Is it easy to recover from gestational hypertension after childbirth?

Is it easy to recover from gestational hypertension after childbirth?

It is very important for pregnant women to recover after giving birth, because if they do not rest well during this period, it will have an adverse effect on their future life. Some pregnant women may even suffer from gestational hypertension. In order to let everyone know more clearly what gestational hypertension is, let's first look at whether it is easy to recover from gestational hypertension after childbirth.

The cause of gestational hypertension has not yet been determined, but it is generally believed to be related to the following factors.

(1) Uteroplacental ischemia Multiple pregnancy, polyhydramnios, primipara, excessive uterine dilatation, abdominal wall tension, etc. will increase the pressure in the uterine cavity, reduce or slow down the uterine placental blood flow, cause ischemia and hypoxia, vasospasm and lead to high blood pressure. Some people also believe that after the placenta or decidua tissue is ischemic and hypoxic, a pressor substance may be produced, causing vasospasm and increasing blood pressure.

(2) Immunity and genetics: Pregnancy-induced hypertension in multiparous women is rare in clinical practice. Girls with gestational hypertension are more likely to suffer from gestational hypertension. Some people believe that it is related to recessive genes or recessive immune response genes in pregnant women.

(3) Prostaglandin deficiency Prostaglandins can cause blood vessels to dilate. Generally, pressor and antihypertensive substances in the body are in a balanced state, maintaining blood pressure at a certain level. The vasodilator prostaglandins decrease, the blood vessel walls become more reactive to pressor substances, and blood pressure rises.

The main clinical manifestations of pregnancy-induced hypertension

① High blood pressure: systolic pressure ≥ 17.3 kPa (130 mmHg), or diastolic pressure 12.0 kPa (90 mmHg) or an increase of 4/2 kPa (30/15 mmHg) compared to before pregnancy can be diagnosed. ② Edema, clinically manifested as excessive weight gain, >0.5 kg per week, edema of the lower limbs and abdominal wall, ascites in severe cases, and edema that does not subside after rest. ③ For proteinuria, clean midstream urine should be used as the specimen. Urine protein is ( ) or ( ) or above, or the 24-hour urine protein is more than 5 grams. ④The patient feels headache, dizziness, nausea and vomiting, blurred vision, upper abdominal pain, etc. ⑤ Convulsion and coma: This is the most serious manifestation of the disease and can occur before, during or after delivery. During convulsions, the patient's facial muscles become tense, his jaws clenched, and his eyes fixed and looking straight ahead. This is followed by complete muscle rigidity, violent twitching, respiratory arrest, loss of consciousness, and incontinence. Those with frequent seizures or persistent coma may often die.

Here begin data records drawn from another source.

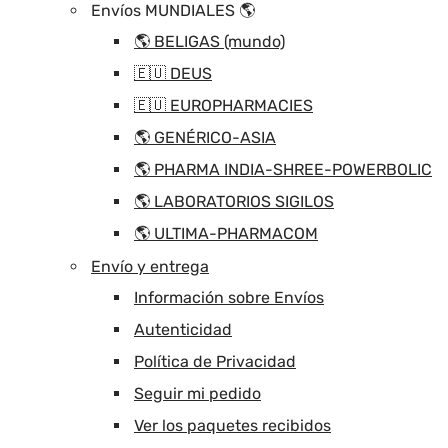
Envíos MUNDIALES 🌎
🌎 BELIGAS (mundo)
🇪🇺 DEUS
🇪🇺 EUROPHARMACIES
🌎 GENÉRICO-ASIA
🌎 PHARMA INDIA-SHREE-POWERBOLIC
🌎 LABORATORIOS SIGILOS
🌎 ULTIMA-PHARMACOM
Envío y entrega
Información sobre Envíos
Autenticidad
Política de Privacidad
Seguir mi pedido
Ver los paquetes recibidos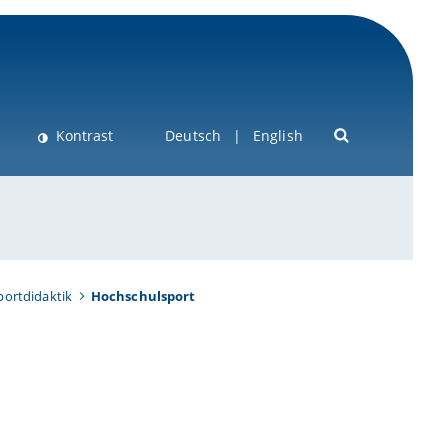
Kontrast
Deutsch
English
portdidaktik
Hochschulsport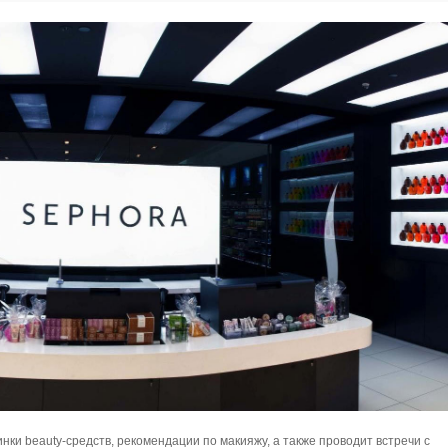
ки beauty-средств, рекомендации по макияжу, а также проводит встречи с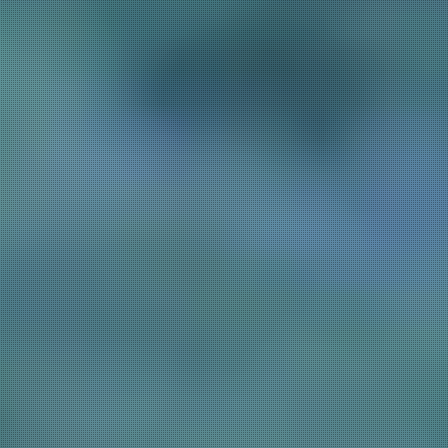
会議・団体
ご宿泊プラン
お部屋からプランを選ぶ
空室カレンダーから選ぶ
会議・団体
吉川屋で過ごす特別な日
お知らせ
よくあるご質問
お問い合わせ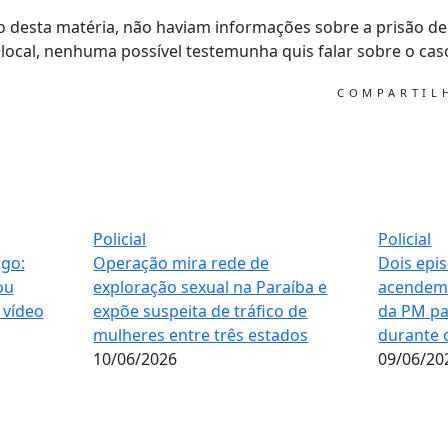
o desta matéria, não haviam informações sobre a prisão de
local, nenhuma possível testemunha quis falar sobre o cas
COMPARTI
Policial
Policial
igo:
Operação mira rede de
Dois epi
ou
exploração sexual na Paraíba e
acendem 
 vídeo
expõe suspeita de tráfico de
da PM pa
mulheres entre três estados
durante 
10/06/2026
09/06/20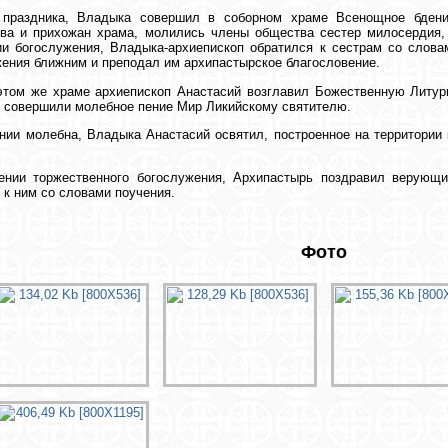
 праздника, Владыка совершил в соборном храме Всенощное бдени
тва и прихожан храма, молились члены общества сестер милосердия,
и богослужения, Владыка-архиепископ обратился к сестрам со слова
ения ближним и преподал им архипастырское благословение.
этом же храме архиепископ Анастасий возглавил Божественную Литур
 совершили молебное пение Мир Ликийскому святителю.
нии молебна, Владыка Анастасий освятил, построенное на территории
ении торжественного богослужения, Архипастырь поздравил верующ
 к ним со словами поучения.
Фото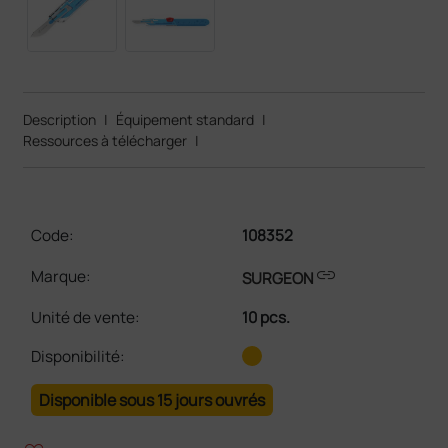
Description
|
Équipement standard
|
Ressources à télécharger
|
Code:
108352
link
Marque:
SURGEON
Unité de vente
:
10 pcs.
Disponibilité:
Disponible sous 15 jours ouvrés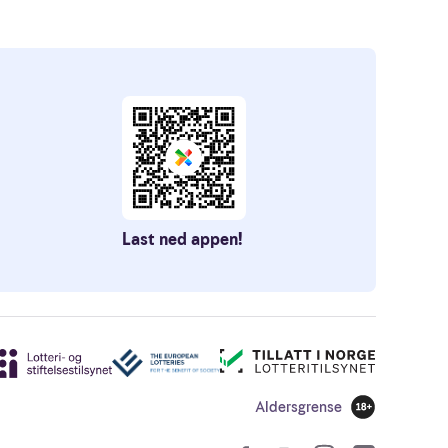
Last ned appen!
Aldersgrense
18 år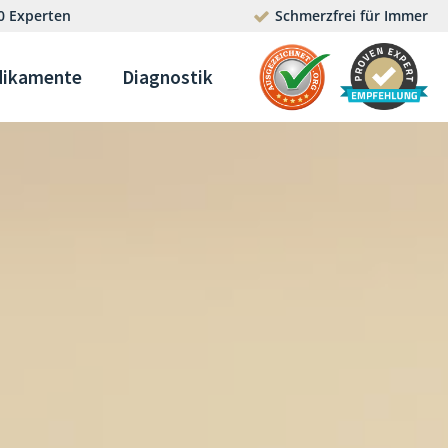
0 Experten
Schmerzfrei für Immer
ikamente
Diagnostik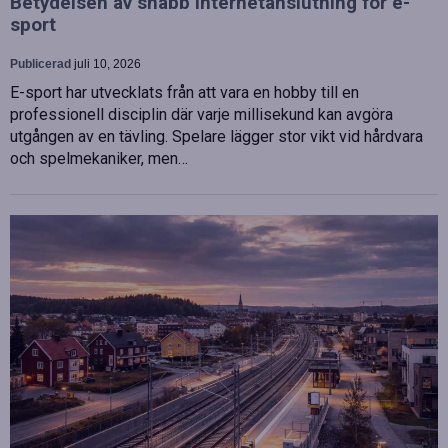
Betydelsen av snabb internetanslutning för e-
sport
Publicerad
juli 10, 2026
E-sport har utvecklats från att vara en hobby till en
professionell disciplin där varje millisekund kan avgöra
utgången av en tävling. Spelare lägger stor vikt vid hårdvara
och spelmekaniker, men…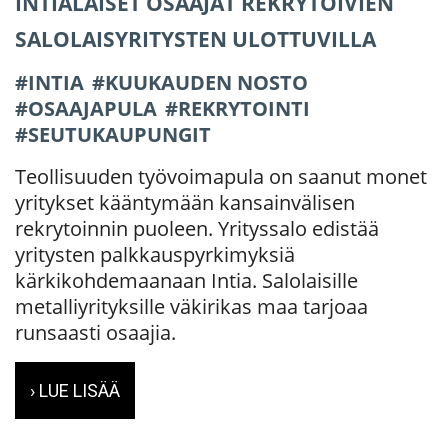
INTIALAISET OSAAJAT REKRYTOIVIEN
SALOLAISYRITYSTEN ULOTTUVILLA
INTIA
KUUKAUDEN NOSTO
OSAAJAPULA
REKRYTOINTI
SEUTUKAUPUNGIT
Teollisuuden työvoimapula on saanut monet
yritykset kääntymään kansainvälisen
rekrytoinnin puoleen. Yrityssalo edistää
yritysten palkkauspyrkimyksiä
kärkikohdemaanaan Intia. Salolaisille
metalliyrityksille väkirikas maa tarjoaa
runsaasti osaajia.
› LUE LISÄÄ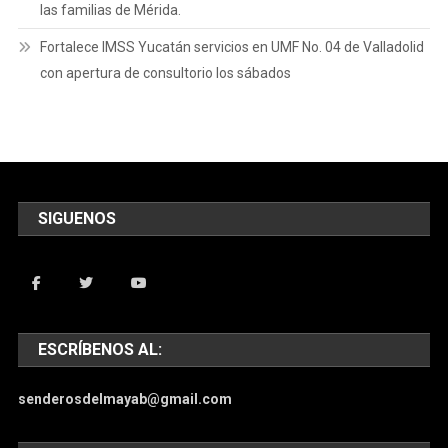
las familias de Mérida.
Fortalece IMSS Yucatán servicios en UMF No. 04 de Valladolid
con apertura de consultorio los sábados
SIGUENOS
ESCRÍBENOS AL:
senderosdelmayab@gmail.com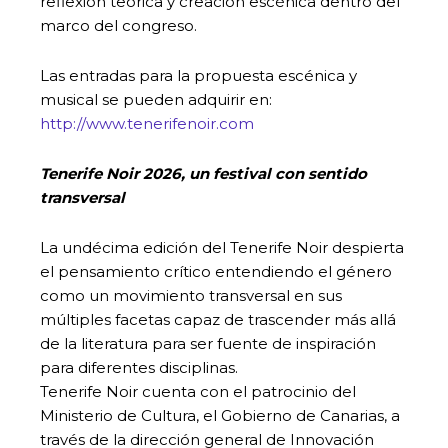
reflexión teórica y creación escénica dentro del
marco del congreso.
Las entradas para la propuesta escénica y
musical se pueden adquirir en:
http://www.tenerifenoir.com
Tenerife Noir 2026, un festival con sentido
transversal
La undécima edición del Tenerife Noir despierta
el pensamiento crítico entendiendo el género
como un movimiento transversal en sus
múltiples facetas capaz de trascender más allá
de la literatura para ser fuente de inspiración
para diferentes disciplinas.
Tenerife Noir cuenta con el patrocinio del
Ministerio de Cultura, el Gobierno de Canarias, a
través de la dirección general de Innovación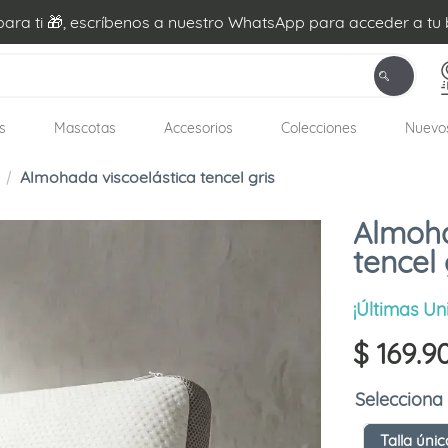
ra ti 🎁, escríbenos a nuestro WhatsApp para acceder a tu 
s
Mascotas
Accesorios
Colecciones
Nuevo
Almohada viscoelástica tencel gris
Almoha
tencel 
¡Últimas Un
$
169
.
9
Talla únic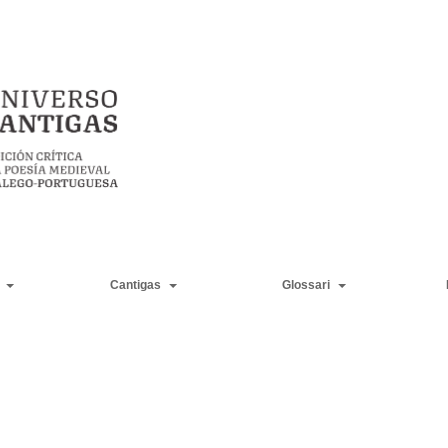
Cantigas
Glossari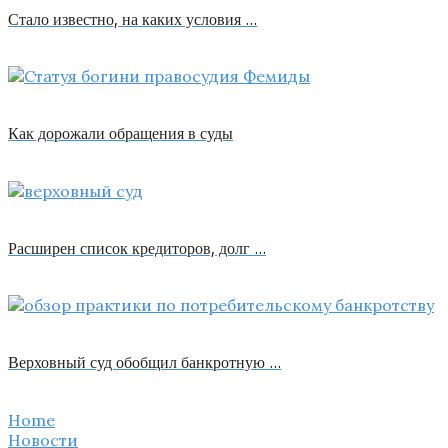
Стало известно, на каких условия …
Как дорожали обращения в суды
Расширен список кредиторов, долг …
Верховный суд обобщил банкротную …
Home
Новости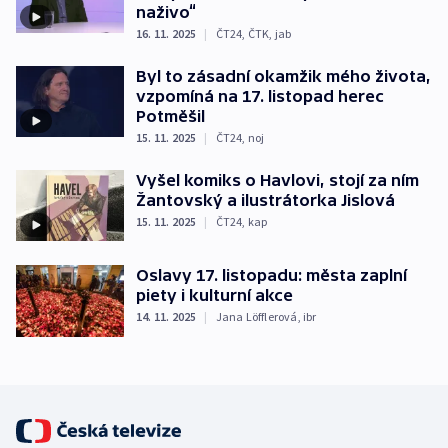
naživo“
16. 11. 2025
|
ČT24
,
ČTK
,
jab
Byl to zásadní okamžik mého života,
vzpomíná na 17. listopad herec
Potměšil
15. 11. 2025
|
ČT24
,
noj
Vyšel komiks o Havlovi, stojí za ním
Žantovský a ilustrátorka Jislová
15. 11. 2025
|
ČT24
,
kap
Oslavy 17. listopadu: města zaplní
piety i kulturní akce
14. 11. 2025
|
Jana Löfflerová
,
ibr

Although postpartum recovery from gestational hypertension is not a difficult task, it does not mean that we can ignore the existence of gestational hypertension. The rest and conditioning of pregnant women after delivery are no less than the conditioning during pregnancy. Therefore, during the confinement period, pregnant women still need to pay attention to many things, otherwise it will be bad to suffer from gestational hypertension.

Water breaking during the second trimester

What to do when water breaks in the second trimester

Whether it is in the early stages of pregnancy or in the late stages of pregnancy, we all pay close attention to the living habits, diet and daily routine of pregnant women, but people often ignore the health of pregnant women in the middle stages of pregnancy. Because of this, pregnant women may experience water breaking in the second trimester. So, what is the right thing to do when a pregnant woman's water breaks in the second trimester?

If a pregnant woman's water breaks in the second trimester of pregnancy, the first thing we should do is to calm her down, keep her calm, and then send her to the hospital for treatment in time. After all, only the doctor knows best what to do at this time to be good for the pregnant woman.